11 responses to “MY MUSIC LISTENING JOURNAL: DAY 447: FRIDAY MAY 10, 2019

  1. I appreciate what you say here about George. Not sure if I already told you, but I have a CD of Chants with Ravi Shankar on loan from L. Looking at the information on it, I see it was produced by George 🙂

    • Maybe someday I will listen to her later stuff- after Jagged Little Pill- I had enough. Does she still over sing every song or did she get better singing with age also?

    • She was an angry young woman. She is also really short, I understand (can’t see me? well…you’re gonna HEAR me).

      She tamed down a little but, that is just her singing style. The music was more thoughtful than temper tantrum.

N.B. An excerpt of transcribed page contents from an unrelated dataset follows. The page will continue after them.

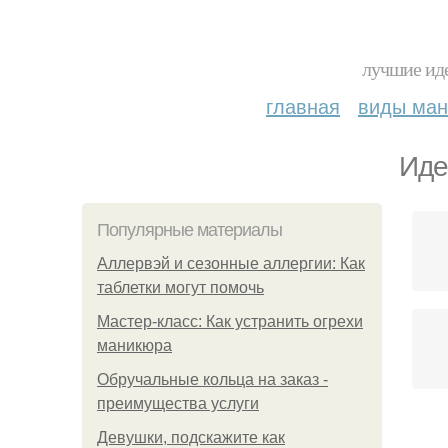
лучшие иде
главная
виды ма
Иде
Популярные материалы
Аллервэй и сезонные аллергии: Как
таблетки могут помочь
Мастер-класс: Как устранить огрехи
маникюра
Обручальные кольца на заказ -
преимущества услуги
Девушки, подскажите как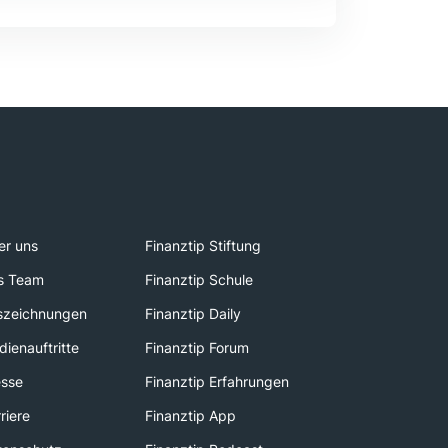
er uns
Finanztip Stiftung
s Team
Finanztip Schule
szeichnungen
Finanztip Daily
ienauftritte
Finanztip Forum
esse
Finanztip Erfahrungen
riere
Finanztip App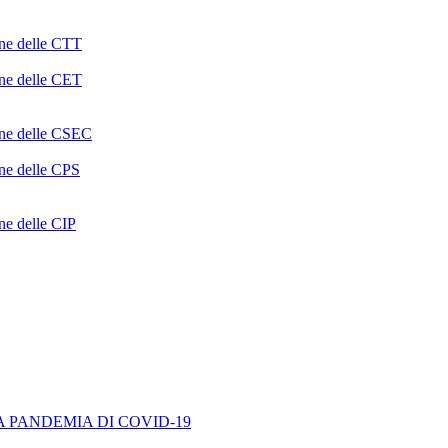
one delle CTT
one delle CET
ione delle CSEC
one delle CPS
one delle CIP
A PANDEMIA DI COVID-19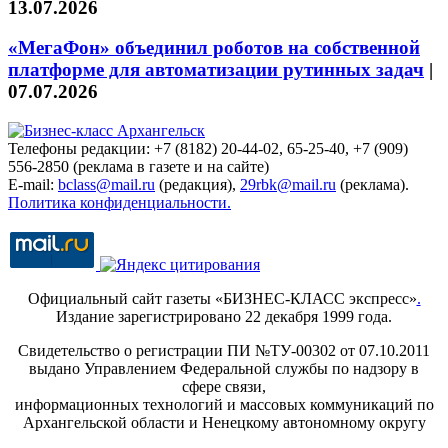
13.07.2026
«МегаФон» объединил роботов на собственной
платформе для автоматизации рутинных задач
|
07.07.2026
Телефоны редакции: +7 (8182) 20-44-02, 65-25-40, +7 (909)
556-2850 (реклама в газете и на сайте)
E-mail:
bclass@mail.ru
(редакция),
29rbk@mail.ru
(реклама).
Политика конфиденциальности.
Официальный сайт газеты «БИЗНЕС-КЛАСС экспресс»
.
Издание зарегистрировано 22 декабря 1999 года.
Свидетельство о регистрации ПИ №ТУ-00302 от 07.10.2011
выдано Управлением Федеральной службы по надзору в
сфере связи,
информационных технологий и массовых коммуникаций по
Архангельской области и Ненецкому автономному округу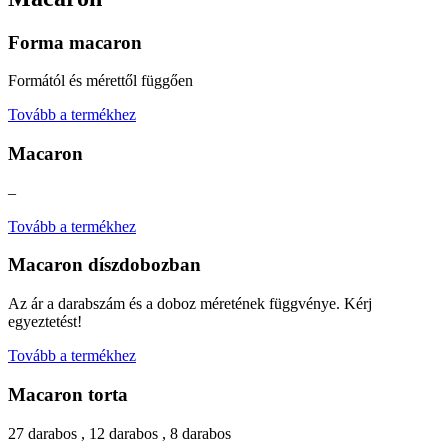
Forma macaron
Formától és mérettől függően
Tovább a termékhez
Macaron
–
Tovább a termékhez
Macaron díszdobozban
Az ár a darabszám és a doboz méretének függvénye. Kérj
egyeztetést!
Tovább a termékhez
Macaron torta
27 darabos , 12 darabos , 8 darabos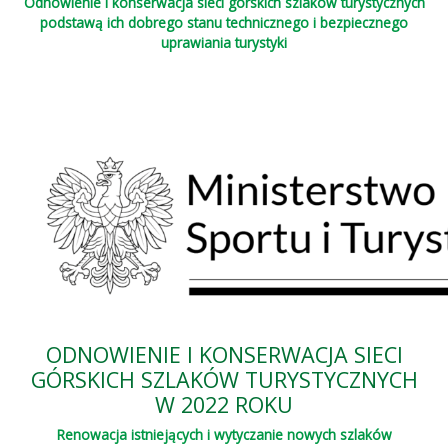
Odnowienie i konserwacja sieci górskich szlaków turystycznych
podstawą ich dobrego stanu technicznego i bezpiecznego
uprawiania turystyki
ODNOWIENIE I KONSERWACJA SIECI
GÓRSKICH SZLAKÓW TURYSTYCZNYCH
W 2022 ROKU
Renowacja istniejących i wytyczanie nowych szlaków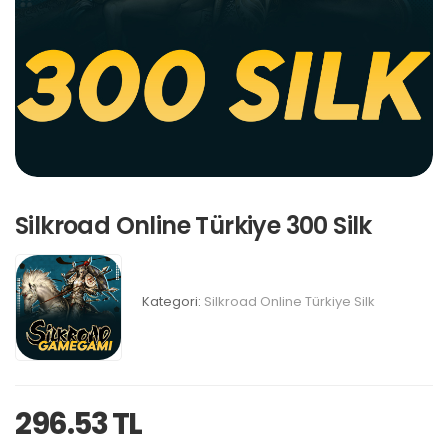
Silkroad Online Türkiye 300 Silk
Kategori:
Silkroad Online Türkiye Silk
296.53 TL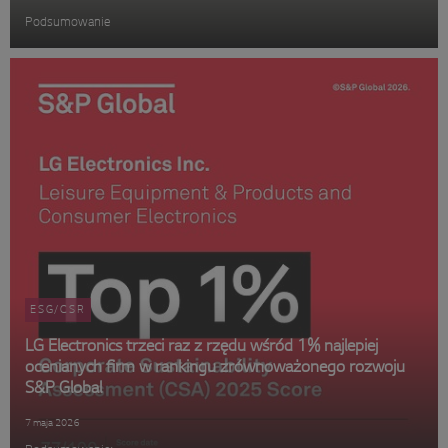
Podsumowanie
ESG/CSR
LG Electronics trzeci raz z rzędu wśród 1% najlepiej
ocenianych firm w rankingu zrównoważonego rozwoju
S&P Global
7 maja 2026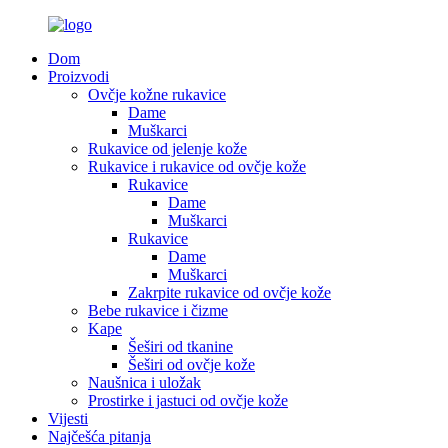
Dom
Proizvodi
Ovčje kožne rukavice
Dame
Muškarci
Rukavice od jelenje kože
Rukavice i rukavice od ovčje kože
Rukavice
Dame
Muškarci
Rukavice
Dame
Muškarci
Zakrpite rukavice od ovčje kože
Bebe rukavice i čizme
Kape
Šeširi od tkanine
Šeširi od ovčje kože
Naušnica i uložak
Prostirke i jastuci od ovčje kože
Vijesti
Najčešća pitanja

      She will never match McLachlan, tho…

    • I didn’t realize she was vertically challenged.. I wonder if her album had come out 5 years later for example if it would have went over as well? Maybe so.. it did seem like an album for those times musically- a lot of negative stuff around that period.. and maybe Hootie and The Blowfish- succeeded at the same time because it was kind of the polar opposite.

    • It’s possible…counterbalance. I doubt she would have been as successful five years later.

      Hootie was regional for us, first. They came out of SC & played the college circuit a lot. They played, then, Elon College at The Lighthouse. We knew about them before the rest of the nation did.